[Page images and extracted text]
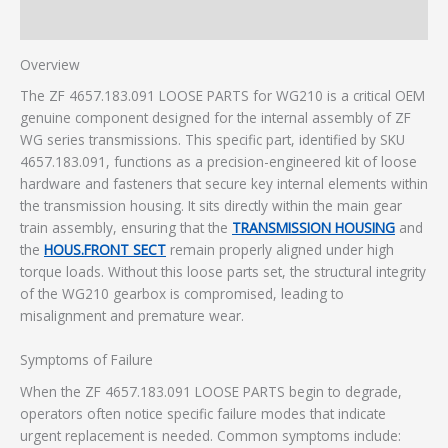
Additional information
Overview
The ZF 4657.183.091 LOOSE PARTS for WG210 is a critical OEM
genuine component designed for the internal assembly of ZF
WG series transmissions. This specific part, identified by SKU
4657.183.091, functions as a precision-engineered kit of loose
hardware and fasteners that secure key internal elements within
the transmission housing. It sits directly within the main gear
train assembly, ensuring that the
TRANSMISSION HOUSING
and
the
HOUS.FRONT SECT
remain properly aligned under high
torque loads. Without this loose parts set, the structural integrity
of the WG210 gearbox is compromised, leading to
misalignment and premature wear.
Symptoms of Failure
When the ZF 4657.183.091 LOOSE PARTS begin to degrade,
operators often notice specific failure modes that indicate
urgent replacement is needed. Common symptoms include:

→ PROMPT: With the pictures set aside, copy each line above as written.

→ RESPONSE TO THE TASK:
Additional information
Overview
The ZF 4657.183.091 LOOSE PARTS for WG210 is a critical OEM
genuine component designed for the internal assembly of ZF
WG series transmissions. This specific part, identified by SKU
4657.183.091, functions as a precision-engineered kit of loose
hardware and fasteners that secure key internal elements within
the transmission housing. It sits directly within the main gear
train assembly, ensuring that the
TRANSMISSION HOUSING
and
the
HOUS.FRONT SECT
remain properly aligned under high
torque loads. Without this loose parts set, the structural integrity
of the WG210 gearbox is compromised, leading to
misalignment and premature wear.
Symptoms of Failure
When the ZF 4657.183.091 LOOSE PARTS begin to degrade,
operators often notice specific failure modes that indicate
urgent replacement is needed. Common symptoms include:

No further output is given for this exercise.